ASSIGNMENT:
Every record shown below is to be output exactly.

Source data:
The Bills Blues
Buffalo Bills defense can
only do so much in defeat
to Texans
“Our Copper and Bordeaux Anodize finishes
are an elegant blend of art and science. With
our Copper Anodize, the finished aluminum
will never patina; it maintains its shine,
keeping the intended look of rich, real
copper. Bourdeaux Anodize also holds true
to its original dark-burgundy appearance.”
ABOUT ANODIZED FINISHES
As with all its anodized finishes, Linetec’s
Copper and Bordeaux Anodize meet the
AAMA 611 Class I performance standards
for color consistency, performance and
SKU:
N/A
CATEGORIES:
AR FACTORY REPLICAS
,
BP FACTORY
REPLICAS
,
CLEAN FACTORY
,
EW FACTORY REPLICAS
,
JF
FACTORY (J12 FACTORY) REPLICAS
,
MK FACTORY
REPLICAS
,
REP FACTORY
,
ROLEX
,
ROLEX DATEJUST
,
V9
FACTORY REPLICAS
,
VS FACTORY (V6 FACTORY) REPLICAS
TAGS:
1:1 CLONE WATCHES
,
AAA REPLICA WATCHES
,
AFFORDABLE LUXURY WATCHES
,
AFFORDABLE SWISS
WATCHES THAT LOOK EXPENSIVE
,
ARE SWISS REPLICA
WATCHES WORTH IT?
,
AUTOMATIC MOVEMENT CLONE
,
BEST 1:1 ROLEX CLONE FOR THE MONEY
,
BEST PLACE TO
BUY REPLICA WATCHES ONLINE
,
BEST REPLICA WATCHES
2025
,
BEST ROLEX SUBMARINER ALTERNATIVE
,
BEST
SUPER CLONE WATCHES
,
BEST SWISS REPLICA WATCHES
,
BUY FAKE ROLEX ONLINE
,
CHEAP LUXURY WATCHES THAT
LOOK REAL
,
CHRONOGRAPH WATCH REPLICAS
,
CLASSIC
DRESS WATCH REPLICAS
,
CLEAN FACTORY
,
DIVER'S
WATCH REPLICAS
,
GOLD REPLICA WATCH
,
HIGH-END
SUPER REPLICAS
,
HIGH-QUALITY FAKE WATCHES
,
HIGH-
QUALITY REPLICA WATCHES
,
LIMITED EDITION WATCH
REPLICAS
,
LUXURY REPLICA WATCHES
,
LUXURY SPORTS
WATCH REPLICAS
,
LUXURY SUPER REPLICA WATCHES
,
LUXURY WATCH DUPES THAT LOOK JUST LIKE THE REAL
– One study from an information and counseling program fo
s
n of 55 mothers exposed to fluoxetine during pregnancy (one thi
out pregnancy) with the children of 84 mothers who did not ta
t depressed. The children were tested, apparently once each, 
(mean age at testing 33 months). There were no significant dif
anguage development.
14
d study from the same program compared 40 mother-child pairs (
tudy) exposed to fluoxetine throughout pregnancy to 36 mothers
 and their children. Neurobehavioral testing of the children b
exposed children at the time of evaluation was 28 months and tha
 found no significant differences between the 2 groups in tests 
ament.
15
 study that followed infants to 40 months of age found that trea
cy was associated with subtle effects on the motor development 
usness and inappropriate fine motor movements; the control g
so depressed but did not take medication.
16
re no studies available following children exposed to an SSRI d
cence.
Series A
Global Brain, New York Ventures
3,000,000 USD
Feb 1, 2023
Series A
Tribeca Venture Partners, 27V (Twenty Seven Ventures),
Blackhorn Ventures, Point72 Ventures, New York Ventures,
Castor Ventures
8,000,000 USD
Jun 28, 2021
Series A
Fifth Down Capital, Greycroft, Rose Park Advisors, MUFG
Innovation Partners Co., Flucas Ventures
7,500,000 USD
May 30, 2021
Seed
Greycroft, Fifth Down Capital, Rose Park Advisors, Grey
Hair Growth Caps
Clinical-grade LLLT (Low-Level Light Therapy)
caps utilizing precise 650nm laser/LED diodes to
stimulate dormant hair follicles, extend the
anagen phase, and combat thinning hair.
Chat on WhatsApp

EXPECTED ANSWER:
The Bills Blues
Buffalo Bills defense can
only do so much in defeat
to Texans
“Our Copper and Bordeaux Anodize finishes
are an elegant blend of art and science. With
our Copper Anodize, the finished aluminum
will never patina; it maintains its shine,
keeping the intended look of rich, real
copper. Bourdeaux Anodize also holds true
to its original dark-burgundy appearance.”
ABOUT ANODIZED FINISHES
As with all its anodized finishes, Linetec’s
Copper and Bordeaux Anodize meet the
AAMA 611 Class I performance standards
for color consistency, performance and
SKU:
N/A
CATEGORIES:
AR FACTORY REPLICAS
,
BP FACTORY
REPLICAS
,
CLEAN FACTORY
,
EW FACTORY REPLICAS
,
JF
FACTORY (J12 FACTORY) REPLICAS
,
MK FACTORY
REPLICAS
,
REP FACTORY
,
ROLEX
,
ROLEX DATEJUST
,
V9
FACTORY REPLICAS
,
VS FACTORY (V6 FACTORY) REPLICAS
TAGS:
1:1 CLONE WATCHES
,
AAA REPLICA WATCHES
,
AFFORDABLE LUXURY WATCHES
,
AFFORDABLE SWISS
WATCHES THAT LOOK EXPENSIVE
,
ARE SWISS REPLICA
WATCHES WORTH IT?
,
AUTOMATIC MOVEMENT CLONE
,
BEST 1:1 ROLEX CLONE FOR THE MONEY
,
BEST PLACE TO
BUY REPLICA WATCHES ONLINE
,
BEST REPLICA WATCHES
2025
,
BEST ROLEX SUBMARINER ALTERNATIVE
,
BEST
SUPER CLONE WATCHES
,
BEST SWISS REPLICA WATCHES
,
BUY FAKE ROLEX ONLINE
,
CHEAP LUXURY WATCHES THAT
LOOK REAL
,
CHRONOGRAPH WATCH REPLICAS
,
CLASSIC
DRESS WATCH REPLICAS
,
CLEAN FACTORY
,
DIVER'S
WATCH REPLICAS
,
GOLD REPLICA WATCH
,
HIGH-END
SUPER REPLICAS
,
HIGH-QUALITY FAKE WATCHES
,
HIGH-
QUALITY REPLICA WATCHES
,
LIMITED EDITION WATCH
REPLICAS
,
LUXURY REPLICA WATCHES
,
LUXURY SPORTS
WATCH REPLICAS
,
LUXURY SUPER REPLICA WATCHES
,
LUXURY WATCH DUPES THAT LOOK JUST LIKE THE REAL
– One study from an information and counseling program fo
s
n of 55 mothers exposed to fluoxetine during pregnancy (one thi
out pregnancy) with the children of 84 mothers who did not ta
t depressed. The children were tested, apparently once each, 
(mean age at testing 33 months). There were no significant dif
anguage development.
14
d study from the same program compared 40 mother-child pairs (
tudy) exposed to fluoxetine throughout pregnancy to 36 mothers
 and their children. Neurobehavioral testing of the children b
exposed children at the time of evaluation was 28 months and tha
 found no significant differences between the 2 groups in tests 
ament.
15
 study that followed infants to 40 months of age found that trea
cy was associated with subtle effects on the motor development 
usness and inappropriate fine motor movements; the control g
so depressed but did not take medication.
16
re no studies available following children exposed to an SSRI d
cence.
Series A
Global Brain, New York Ventures
3,000,000 USD
Feb 1, 2023
Series A
Tribeca Venture Partners, 27V (Twenty Seven Ventures),
Blackhorn Ventures, Point72 Ventures, New York Ventures,
Castor Ventures
8,000,000 USD
Jun 28, 2021
Series A
Fifth Down Capital, Greycroft, Rose Park Advisors, MUFG
Innovation Partners Co., Flucas Ventures
7,500,000 USD
May 30, 2021
Seed
Greycroft, Fifth Down Capital, Rose Park Advisors, Grey
Hair Growth Caps
Clinical-grade LLLT (Low-Level Light Therapy)
caps utilizing precise 650nm laser/LED diodes to
stimulate dormant hair follicles, extend the
anagen phase, and combat thinning hair.
Chat on WhatsApp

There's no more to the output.